Q3: Why does SET GLOBAL not take effect on existing connections? GLOBAL only takes effect on the current connection and newly created connections; other existing connections are not affected. To make it take effect immediately for everything, restart the FE.

Q4: Do all table models support concurrent reads within a shard? Only the Duplicate and Unique Key Merge-On-Write models support it. For the Aggregate model and the Unique Key Merge-On-Read model, query parallelism is still limited by the number of shards.

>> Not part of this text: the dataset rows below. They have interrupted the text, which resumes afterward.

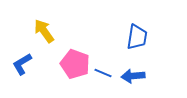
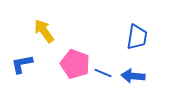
blue L-shape: rotated 20 degrees clockwise
blue arrow: rotated 10 degrees clockwise
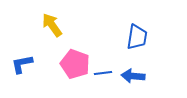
yellow arrow: moved 8 px right, 6 px up
blue line: rotated 30 degrees counterclockwise
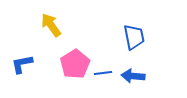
yellow arrow: moved 1 px left
blue trapezoid: moved 3 px left; rotated 20 degrees counterclockwise
pink pentagon: rotated 20 degrees clockwise
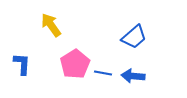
blue trapezoid: rotated 60 degrees clockwise
blue L-shape: rotated 105 degrees clockwise
blue line: rotated 18 degrees clockwise
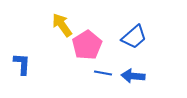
yellow arrow: moved 11 px right
pink pentagon: moved 12 px right, 19 px up
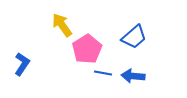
pink pentagon: moved 4 px down
blue L-shape: rotated 30 degrees clockwise
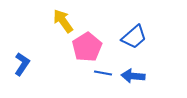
yellow arrow: moved 1 px right, 4 px up
pink pentagon: moved 2 px up
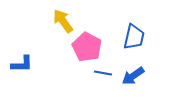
blue trapezoid: rotated 36 degrees counterclockwise
pink pentagon: rotated 12 degrees counterclockwise
blue L-shape: rotated 55 degrees clockwise
blue arrow: rotated 40 degrees counterclockwise
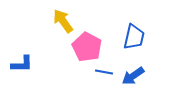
blue line: moved 1 px right, 1 px up
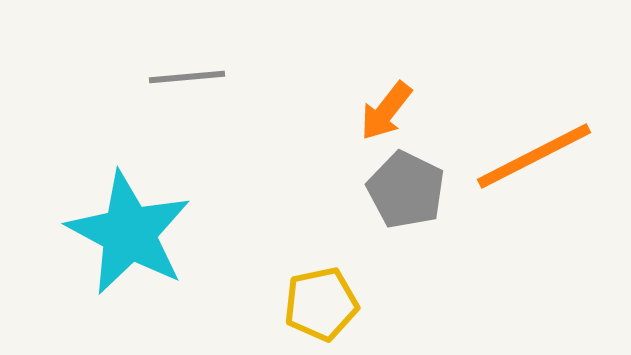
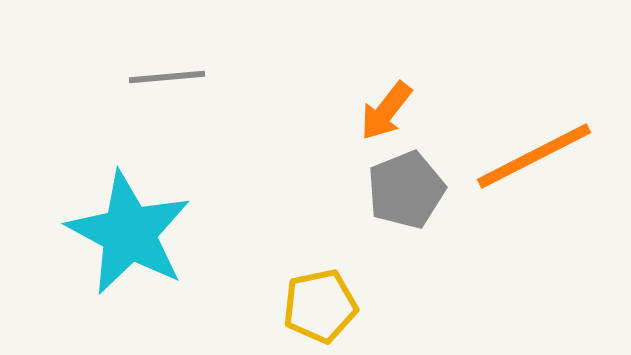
gray line: moved 20 px left
gray pentagon: rotated 24 degrees clockwise
yellow pentagon: moved 1 px left, 2 px down
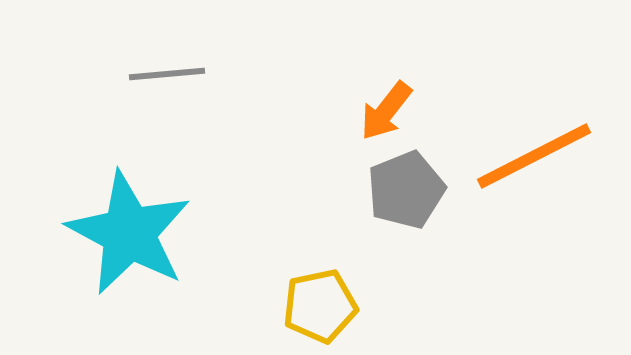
gray line: moved 3 px up
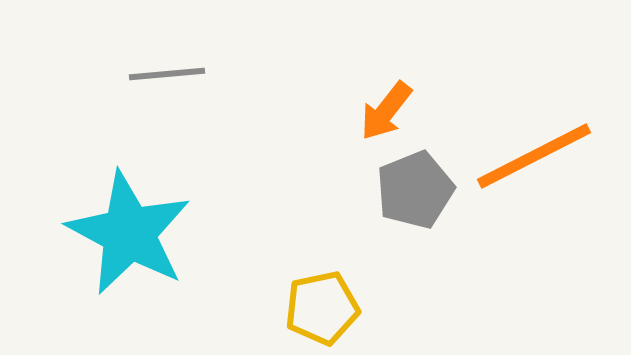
gray pentagon: moved 9 px right
yellow pentagon: moved 2 px right, 2 px down
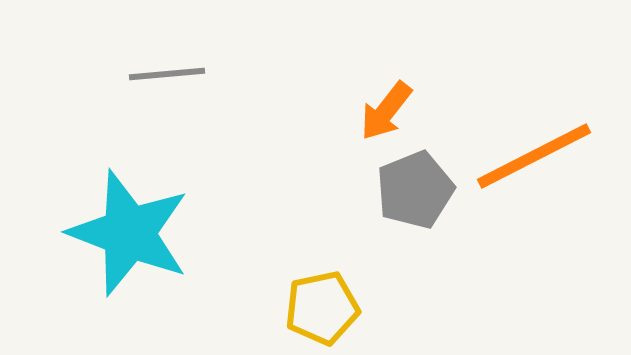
cyan star: rotated 7 degrees counterclockwise
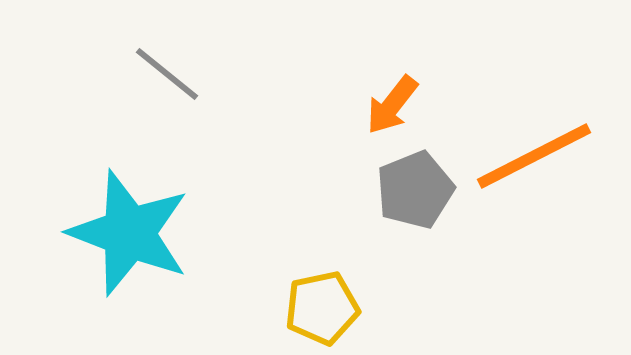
gray line: rotated 44 degrees clockwise
orange arrow: moved 6 px right, 6 px up
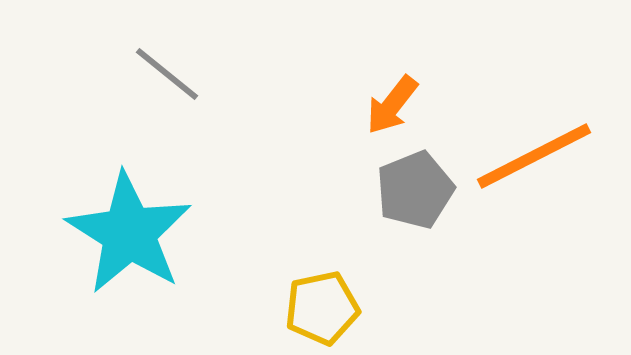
cyan star: rotated 11 degrees clockwise
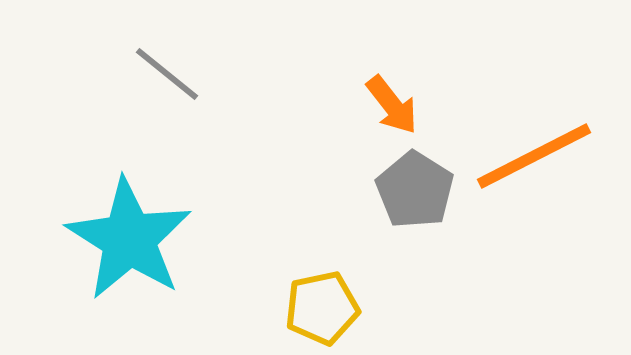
orange arrow: rotated 76 degrees counterclockwise
gray pentagon: rotated 18 degrees counterclockwise
cyan star: moved 6 px down
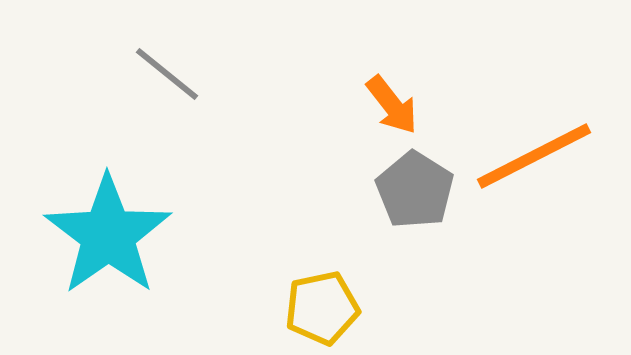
cyan star: moved 21 px left, 4 px up; rotated 5 degrees clockwise
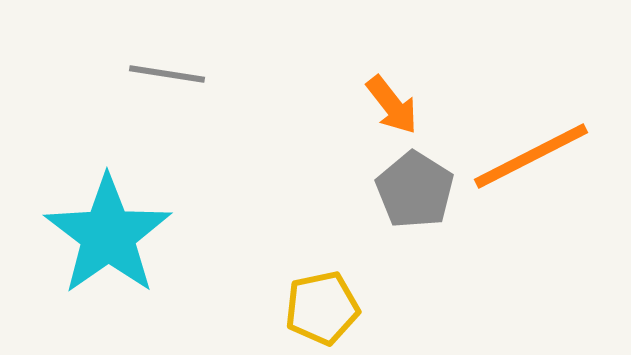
gray line: rotated 30 degrees counterclockwise
orange line: moved 3 px left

Q5: How do I tell whether a query is CPU-bound? Use PROFILE to observe which operator concentrates the ExecTime, and observe the machine's CPU utilization at the same time. If the CPU is not saturated, consider increasing the parallelism.


Troubleshooting

SymptomPossible causeInvestigation suggestion
Query becomes slower after raising parallelismThread scheduling overhead exceeds parallelism gainsCheck operator time costs via Profile; step back using the 4-2-1 approach
CPU utilization is saturated but the query becomes slowerParallelism is too high, causing context switchesLower the parallelism; for high-concurrency scenarios, set it to 1
Global adjustment does not take effectExisting connections have not applied the new configurationRestart the FE or reconnect the client
Slow read speed for large shardsVersion is below 2.1, limited by the number of shardsUpgrade to 2.1 or later, and confirm the table model is Duplicate or MoW

Summary

Typically, you do not need to intervene in query parallelism. If adjustment is needed, follow these principles:

  1. Start from CPU utilization: Use the PROFILE tool to confirm whether the query is CPU-bound, and then decide whether to adjust.
  2. Prefer SQL-level adjustment: A single-SQL HINT adjustment is the safest. Avoid aggressive global changes.
  3. Scenario-based decisions: Refer to the Scenario and Recommended Parallelism Reference Table to choose an appropriate value.
  4. Step-down trials: For complex queries, adjust gradually using the 4-2-1 step-down approach, observing query performance and machine load.